Compiere, a questo livello, un «autodistanziamento» critico, significherebbe, per una ragione orientata al trascendente, negare se stessa, per il pensiero laico, la conversio ad Verum. La grande arena dello scambio laico, si risolverebbe così in un ritrovo di schizofrenici, in cui ognuno dovrebbe sostenere in ambito pubblico ciò che privatamente ritiene falso. Il «mite agnosticismo» habermasiano lungi dal consentire un dialogo autentico, si rivela essere un luogo di esclusione, un ambito precluso a chiunque voglia parlare con franchezza. Quando, infatti, ci si trova a discutere di aborto o di eutanasia, la decisione iniziale per l’ordine dell’essere o contro di esso è determinante. La soluzione di tali questioni presuppone infatti che si stabilisca preventivamente se la misura della giustizia debba trovarsi in ciò che la ragione decide essere rilevante o piuttosto nell’ordine oggettivo della realtà.

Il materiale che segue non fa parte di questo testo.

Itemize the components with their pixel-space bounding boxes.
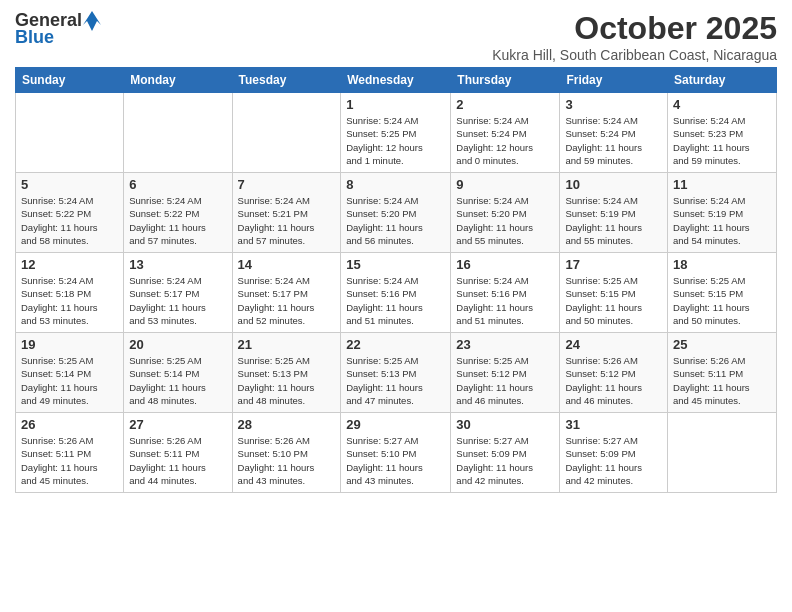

Habermas vorrebbe mettere la scelta fra parentesi, come irrilevante fatto privato, riservando all’ambito pubblico un uso “neutro” della ragione. E qui sta l’inghippo. La ragione può rimanere neutra solo finché si discetta di questioni di logica formale, o di affermazioni ovvie, del tipo “è giusto essere buoni”, o “si deve fare il bene”. Quando però si debba stabilire cosa significhi essere buoni e cosa sia bene, le diverse concezioni non potrebbero rimanere neutre. O il bene si fonda su un struttura oggettiva, oppure è la ragione stessa a pronunciarsi – magari affidandosi a procedure democratiche – su cosa esso sia. Il vero dialogo è possibile solamente quando gli interlocutori mettono in campo tutte le risorse della propria ragione, quando cioè propongono la “propria” verità nella sua interezza. Il «mite agnosticismo» habermasiano funziona solo per questioni di scarsa rilevanza. Quando il dibattito va a toccare i fondamenti stessi dell’esistere – quando cioè si tratta di «questioni controverse» –, l’espressione non ha più alcun senso: o non si è agnostici, oppure lo si è, ma in maniera tutt’altro che mite.

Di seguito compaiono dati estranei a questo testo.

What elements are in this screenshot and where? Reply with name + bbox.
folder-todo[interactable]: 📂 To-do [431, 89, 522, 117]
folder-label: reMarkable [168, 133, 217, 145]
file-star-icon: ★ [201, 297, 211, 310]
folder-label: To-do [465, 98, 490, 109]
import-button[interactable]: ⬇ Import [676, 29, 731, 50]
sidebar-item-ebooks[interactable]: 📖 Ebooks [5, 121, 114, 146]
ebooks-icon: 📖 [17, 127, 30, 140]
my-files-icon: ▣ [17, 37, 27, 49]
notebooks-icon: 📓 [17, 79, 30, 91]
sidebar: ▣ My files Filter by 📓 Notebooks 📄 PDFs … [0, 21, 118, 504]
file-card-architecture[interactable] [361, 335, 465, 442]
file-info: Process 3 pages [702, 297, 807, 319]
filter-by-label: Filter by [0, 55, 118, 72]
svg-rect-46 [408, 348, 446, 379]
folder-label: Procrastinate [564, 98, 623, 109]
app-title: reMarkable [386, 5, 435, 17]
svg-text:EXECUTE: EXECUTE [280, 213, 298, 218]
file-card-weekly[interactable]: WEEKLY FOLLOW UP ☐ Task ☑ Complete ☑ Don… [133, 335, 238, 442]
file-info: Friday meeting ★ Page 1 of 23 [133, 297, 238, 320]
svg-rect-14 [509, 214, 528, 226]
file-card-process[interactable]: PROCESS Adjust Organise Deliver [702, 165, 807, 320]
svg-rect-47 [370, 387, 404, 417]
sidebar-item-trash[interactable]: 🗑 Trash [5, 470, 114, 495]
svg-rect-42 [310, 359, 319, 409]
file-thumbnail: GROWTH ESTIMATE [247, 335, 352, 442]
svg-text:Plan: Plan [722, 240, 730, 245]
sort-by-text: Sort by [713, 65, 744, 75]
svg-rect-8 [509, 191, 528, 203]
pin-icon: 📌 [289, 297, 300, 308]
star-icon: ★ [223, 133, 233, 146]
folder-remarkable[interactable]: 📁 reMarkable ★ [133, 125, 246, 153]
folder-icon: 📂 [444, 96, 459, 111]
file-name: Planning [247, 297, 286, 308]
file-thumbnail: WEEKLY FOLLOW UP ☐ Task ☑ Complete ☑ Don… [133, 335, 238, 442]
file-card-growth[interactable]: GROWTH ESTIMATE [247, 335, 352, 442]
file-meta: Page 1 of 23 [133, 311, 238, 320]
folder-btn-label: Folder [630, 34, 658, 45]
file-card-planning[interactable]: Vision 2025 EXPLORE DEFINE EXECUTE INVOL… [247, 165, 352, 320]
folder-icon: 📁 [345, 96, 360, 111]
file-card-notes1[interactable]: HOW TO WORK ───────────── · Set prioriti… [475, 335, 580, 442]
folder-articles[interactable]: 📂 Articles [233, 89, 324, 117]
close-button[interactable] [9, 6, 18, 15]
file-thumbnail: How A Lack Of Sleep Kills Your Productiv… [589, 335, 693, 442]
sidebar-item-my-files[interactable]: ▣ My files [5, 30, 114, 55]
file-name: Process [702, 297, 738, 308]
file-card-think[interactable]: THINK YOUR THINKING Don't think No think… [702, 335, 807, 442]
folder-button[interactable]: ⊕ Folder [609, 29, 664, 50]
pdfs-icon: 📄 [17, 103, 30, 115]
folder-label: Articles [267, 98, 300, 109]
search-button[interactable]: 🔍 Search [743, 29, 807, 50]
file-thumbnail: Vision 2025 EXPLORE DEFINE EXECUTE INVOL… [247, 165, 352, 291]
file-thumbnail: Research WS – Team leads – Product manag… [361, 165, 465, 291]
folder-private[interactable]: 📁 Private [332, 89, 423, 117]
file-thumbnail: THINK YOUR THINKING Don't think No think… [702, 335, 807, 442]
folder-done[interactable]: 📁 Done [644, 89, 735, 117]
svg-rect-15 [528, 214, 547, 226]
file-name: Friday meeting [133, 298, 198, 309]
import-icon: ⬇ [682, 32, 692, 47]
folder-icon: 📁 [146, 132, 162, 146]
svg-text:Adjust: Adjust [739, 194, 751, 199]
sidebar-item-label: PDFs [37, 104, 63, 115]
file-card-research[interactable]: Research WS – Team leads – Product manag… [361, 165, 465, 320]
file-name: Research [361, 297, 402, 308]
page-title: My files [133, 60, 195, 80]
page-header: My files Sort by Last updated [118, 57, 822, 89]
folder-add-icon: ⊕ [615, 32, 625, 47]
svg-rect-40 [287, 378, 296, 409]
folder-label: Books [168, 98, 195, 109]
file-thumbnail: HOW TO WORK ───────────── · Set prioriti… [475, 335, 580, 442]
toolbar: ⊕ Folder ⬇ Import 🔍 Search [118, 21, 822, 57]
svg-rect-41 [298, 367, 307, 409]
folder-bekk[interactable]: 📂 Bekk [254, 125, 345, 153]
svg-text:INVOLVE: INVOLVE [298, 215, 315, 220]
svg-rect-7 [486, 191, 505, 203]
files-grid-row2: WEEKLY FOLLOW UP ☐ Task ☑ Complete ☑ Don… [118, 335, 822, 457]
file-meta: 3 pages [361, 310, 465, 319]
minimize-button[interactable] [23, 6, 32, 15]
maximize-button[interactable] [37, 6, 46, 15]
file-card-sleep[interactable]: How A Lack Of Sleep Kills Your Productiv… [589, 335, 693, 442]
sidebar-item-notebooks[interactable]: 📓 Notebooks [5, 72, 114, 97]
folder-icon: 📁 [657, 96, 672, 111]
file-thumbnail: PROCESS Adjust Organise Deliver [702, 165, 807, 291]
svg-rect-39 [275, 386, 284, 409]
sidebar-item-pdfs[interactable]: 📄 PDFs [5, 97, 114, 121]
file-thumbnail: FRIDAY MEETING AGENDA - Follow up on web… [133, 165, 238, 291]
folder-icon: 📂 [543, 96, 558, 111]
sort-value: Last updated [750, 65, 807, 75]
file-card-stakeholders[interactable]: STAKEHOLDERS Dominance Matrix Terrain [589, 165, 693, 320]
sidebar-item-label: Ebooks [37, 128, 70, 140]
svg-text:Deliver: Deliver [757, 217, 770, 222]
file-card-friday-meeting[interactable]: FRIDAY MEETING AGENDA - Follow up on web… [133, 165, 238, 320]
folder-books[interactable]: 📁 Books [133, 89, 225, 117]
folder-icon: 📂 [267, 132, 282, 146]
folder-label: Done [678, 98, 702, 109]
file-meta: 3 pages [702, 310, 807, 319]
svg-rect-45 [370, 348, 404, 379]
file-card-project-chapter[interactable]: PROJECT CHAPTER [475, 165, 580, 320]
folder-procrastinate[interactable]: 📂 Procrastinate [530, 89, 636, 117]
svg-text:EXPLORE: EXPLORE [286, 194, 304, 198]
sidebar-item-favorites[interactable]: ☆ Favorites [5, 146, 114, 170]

Rimane ancora una questione da trattare. Si è detto infatti che è la scelta iniziale a determinare ogni successivo uso della ragione. Ne possono derivare due conclusioni. O questa scelta è esclusa dalla sfera del razionale – come vuole Habermas – oppure deve poter essere essa stessa più o meno “razionale”. La prima conclusione può dare adito, a sua volta,  a due conseguenze: l’affermazione di una strutturale incommensurabilità fra le diverse visioni del mondo, oppure il «mite agnosticismo» habermasiano che, in definitiva, esclude la possibilità di qualsiasi comunicazione rilevante. Diverso invece, è dire che la ragione è già implicata nella scelta per o contro l’ordine dell’essere. Perché allora la scelta non è più un mero accidente che inspiegabilmente incrocia l’esistenza di singoli individui, e in definitiva neanche una “scelta” meramente arbitraria, bensì l’affermazione di un ordine oggettivo, che la ragione, se vuole essere fedele a se stessa, non può fare a meno di riconoscere. Lasciarsi istruire da esso o rifiutarlo non è affatto indifferente, poiché “scegliere” male significa tradire la ragione, il che è equivale a tradire se stessi.

È a questo livello che si può dare un vero confronto culturale, a condizione che le culture si presentino per ciò che sono, senza imporre agli altri e a sé stessi una “mitezza” fittizia e, in definitiva, violenta.